Your instructions =>
Could you set down only the lines from the one including "Blog [menuitem] (641, 188)" to the end of the records below, inclusive and exact, leaving pictures out?

[Stored records]
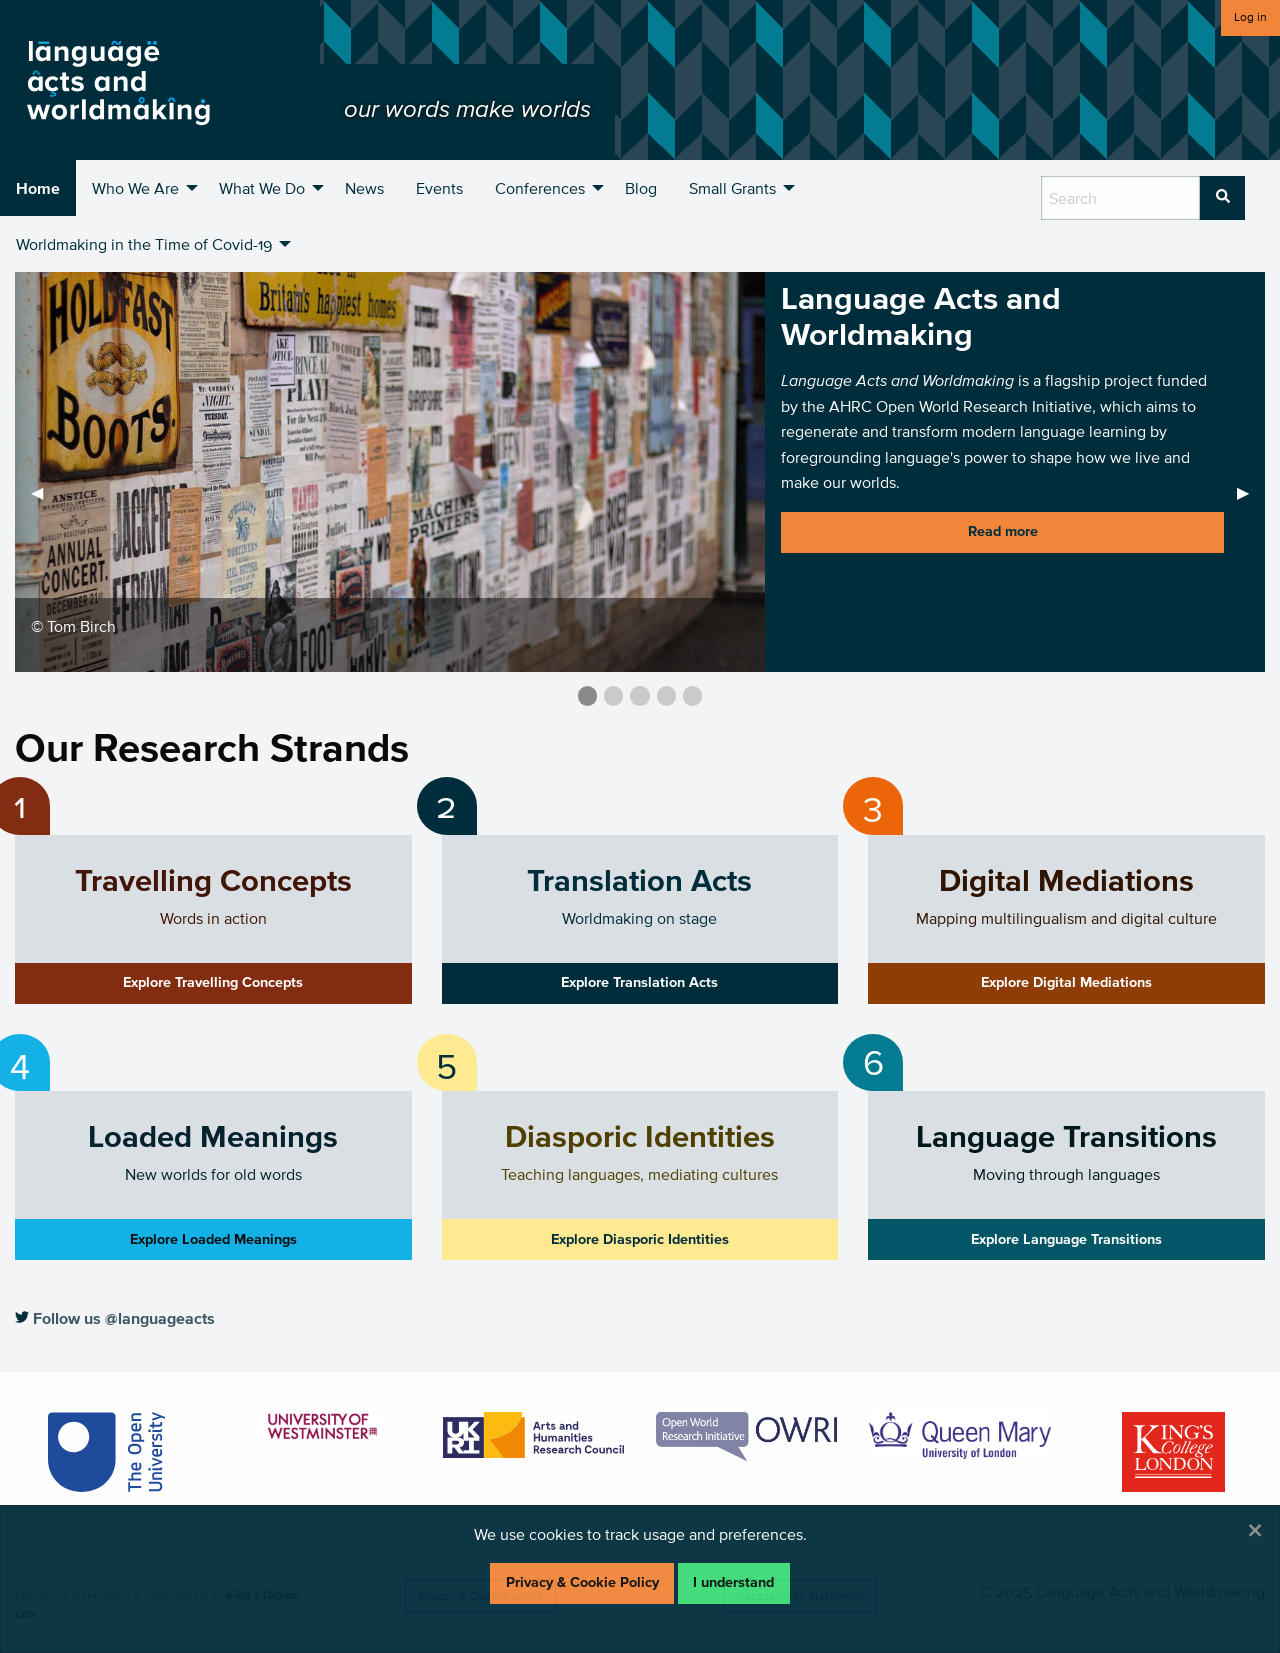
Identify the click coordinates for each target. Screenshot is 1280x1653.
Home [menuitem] (38, 188)
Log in (1250, 16)
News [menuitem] (364, 188)
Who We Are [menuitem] (135, 188)
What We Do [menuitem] (262, 188)
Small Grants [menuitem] (732, 188)
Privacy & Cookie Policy (582, 1582)
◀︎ (45, 492)
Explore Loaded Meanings (213, 1239)
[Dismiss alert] (1255, 1530)
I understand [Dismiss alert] (733, 1582)
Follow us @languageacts (115, 1318)
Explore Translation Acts (639, 982)
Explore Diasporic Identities (640, 1239)
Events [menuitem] (439, 188)
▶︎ (1251, 492)
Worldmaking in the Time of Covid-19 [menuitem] (144, 244)
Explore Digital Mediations (1066, 982)
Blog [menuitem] (641, 188)
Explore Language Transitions (1066, 1239)
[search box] (1120, 198)
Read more (1003, 531)
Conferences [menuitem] (540, 188)
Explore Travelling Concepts (213, 982)
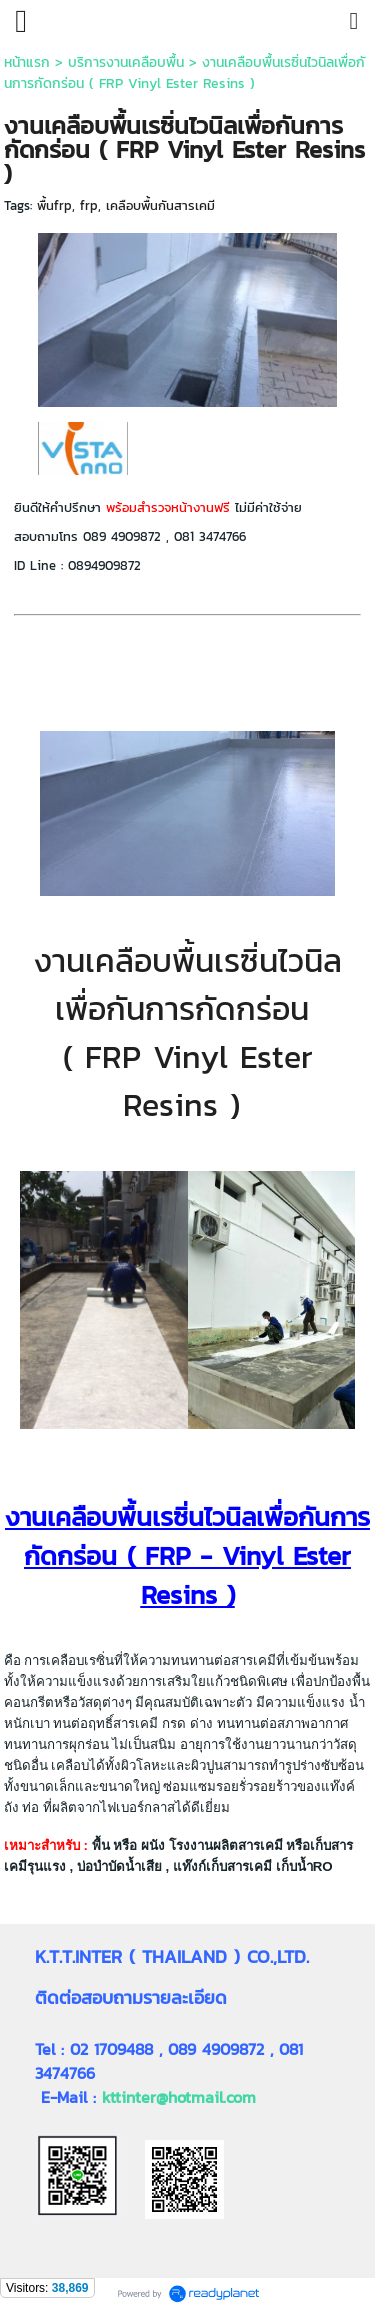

Problem solution =>
Blog [menuitem] (641, 188)
Explore Language Transitions (1066, 1239)
[search box] (1120, 198)
Read more (1003, 531)
Conferences [menuitem] (540, 188)
Explore Travelling Concepts (213, 982)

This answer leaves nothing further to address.